_What you are asked to do_
Reproduce the data below exactly. Skip the pictures.

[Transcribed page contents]
[Start of Attachment]

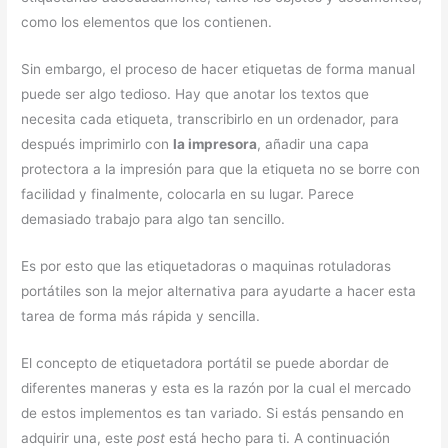
como los elementos que los contienen.
Sin embargo, el proceso de hacer etiquetas de forma manual
puede ser algo tedioso. Hay que anotar los textos que
necesita cada etiqueta, transcribirlo en un ordenador, para
después imprimirlo con
la impresora
, añadir una capa
protectora a la impresión para que la etiqueta no se borre con
facilidad y finalmente, colocarla en su lugar. Parece
demasiado trabajo para algo tan sencillo.
Es por esto que las etiquetadoras o maquinas rotuladoras
portátiles son la mejor alternativa para ayudarte a hacer esta
tarea de forma más rápida y sencilla.
El concepto de etiquetadora portátil se puede abordar de
diferentes maneras y esta es la razón por la cual el mercado
de estos implementos es tan variado. Si estás pensando en
adquirir una, este
post
está hecho para ti. A continuación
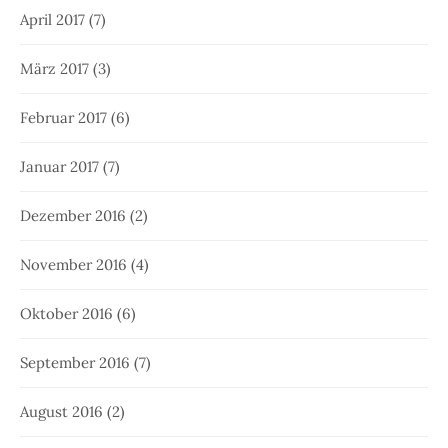
April 2017
(7)
März 2017
(3)
Februar 2017
(6)
Januar 2017
(7)
Dezember 2016
(2)
November 2016
(4)
Oktober 2016
(6)
September 2016
(7)
August 2016
(2)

[End of Attachment]

_Response_
como los elementos que los contienen.
Sin embargo, el proceso de hacer etiquetas de forma manual
puede ser algo tedioso. Hay que anotar los textos que
necesita cada etiqueta, transcribirlo en un ordenador, para
después imprimirlo con
la impresora
, añadir una capa
protectora a la impresión para que la etiqueta no se borre con
facilidad y finalmente, colocarla en su lugar. Parece
demasiado trabajo para algo tan sencillo.
Es por esto que las etiquetadoras o maquinas rotuladoras
portátiles son la mejor alternativa para ayudarte a hacer esta
tarea de forma más rápida y sencilla.
El concepto de etiquetadora portátil se puede abordar de
diferentes maneras y esta es la razón por la cual el mercado
de estos implementos es tan variado. Si estás pensando en
adquirir una, este
post
está hecho para ti. A continuación
April 2017
(7)
März 2017
(3)
Februar 2017
(6)
Januar 2017
(7)
Dezember 2016
(2)
November 2016
(4)
Oktober 2016
(6)
September 2016
(7)
August 2016
(2)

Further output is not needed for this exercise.